Graph Neural Operators for Fluid Dynamics

Graph Neural Operator predicting wind farm flow fields

Figure 9: GNO predictions vs. Ground Truth for unseen wind farm topologies. The model generalizes zero-shot to new layouts.

Project Overview

Standard deep learning (CNNs) struggles with physical systems that have varying topologies, unstructured meshes, or changing boundary conditions. In this work, I supervised the development of a Graph Neural Operator (GNO) designed to act as a surrogate for computational fluid dynamics (CFD) in wind energy.

By embedding a learnable superposition principle into the graph message-passing architecture, we created a model that is discretization-independent. It does not just learn to predict pixels; it learns the underlying solution operator of the physics, allowing it to generalize zero-shot to entirely new farm layouts with varying numbers of turbines.

Architecture: Physics-Induced Graph Learning

DeepGraphONet Architecture

The Encoder-Processor-Decoder architecture inspired by the NOMAD framework.

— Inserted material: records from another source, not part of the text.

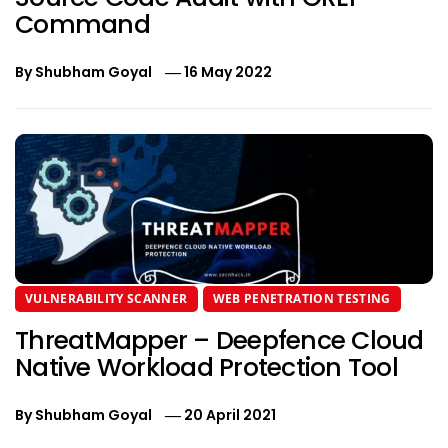
Command
By
Shubham Goyal
16 May 2022
VULNERABILITY SCANNER
WEB PENETRATION TESTING
ThreatMapper – Deepfence Cloud
Native Workload Protection Tool
By
Shubham Goyal
20 April 2021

The model utilizes a DeepGraphONet architecture within the NOMAD (Nonlinear Manifold Decoders) framework:

  • Encoder: Maps turbine states and relative positions into a high-dimensional latent space using Radial Basis Functions (RBFs) to capture spatial decay.
  • Approximator (Processor): A Generalized Aggregation Network (GEN) performs message passing to simulate the non-linear interaction of wakes between turbines.
  • Decoder: Projects the latent turbine states onto arbitrary query points in the flow field, allowing for resolution-independent inference.

Impact & Results

  • Accuracy: Achieved an RMSE of 0.353 m/s on unseen test data, accurately capturing complex wake merging and recovery.
  • Speed: ~10x faster than engineering wake models (PyWake) and potentially 10,000x faster than RANS CFD.
  • Generalization: Unlike CNNs, the GNO handles graphs of varying sizes (different numbers of turbines) without retraining, enabling real-time layout optimization.

Relevance to Scientific Machine Learning

This work demonstrates the potential of Operator Learning to replace expensive numerical solvers in engineering loops. It moves beyond "black box" surrogates by enforcing physical inductive biases (like superposition and spatial locality) directly into the neural architecture.